Winter freeze cost NIW £7.5 million
The winter freeze cost Northern Ireland Water £7.5 million, a report has revealed.
The most severe temperatures for a century over the festive period left an estimated 450,000 people without water, some for weeks on end.
A report by utility regulator Shane Lynch criticised communications at state-owned water provider NIW but said the mains network performed as well as could be expected and added there was no need for immediate change in investment levels.
It warned NIW was not prepared for a crisis of this magnitude and pointed to a failure of the company's executive leadership.
The report, which features 51 conclusions, said: "The estimated cost of this incident to NI Water was of the order of £7.5 million. This does not reflect the considerable costs that many individual households and commercial premises incurred."

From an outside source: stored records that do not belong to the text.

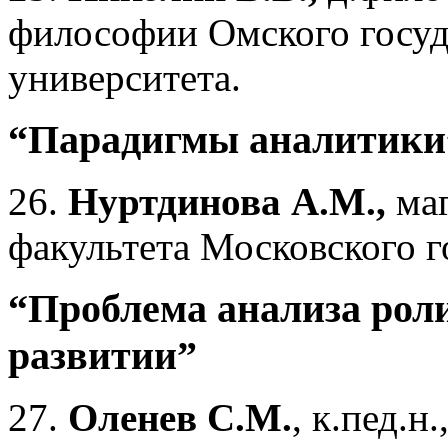
философии Омского госуд
университета.
“Парадигмы аналитики
26.
Нуртдинова А.М.,
маг
факультета Московского г
“Проблема анализа рол
развитии”
27.
Оленев С.М.
, к.пед.н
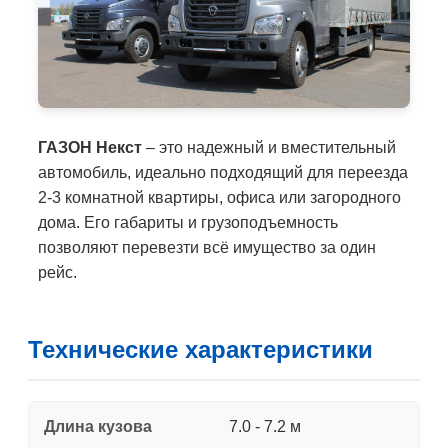
ГАЗОН Некст
– это надежный и вместительный
автомобиль, идеально подходящий для переезда
2-3 комнатной квартиры, офиса или загородного
дома. Его габариты и грузоподъемность
позволяют перевезти всё имущество за один
рейс.
Технические характеристики
Длина кузова
7.0 - 7.2 м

December 2010 was the coldest month in the past 100 years but the report said the conditions could happen again in the near future.
Overall, NIW's equipment including the mains network performed well despite freezing conditions, and their performance does not suggest that under-investment was a cause of the problems experienced.
The report said: "NI Water's mains performed as well as could be expected under the harsh conditions by comparison with other water mains in the rest of the UK.
"Therefore, there is no need for an immediate change in mains infrastructure investment levels. However, there is a need for some further capital investment focused on improved flexibility of mains operation and better monitoring. There is also a need to think about the future investment needs arising from water resources management and a changing climate."
The 121-page document said not all of the consumer service lessons from the 2009/10 freeze/thaw had been addressed, and this compounded the customer communications failure during the incident.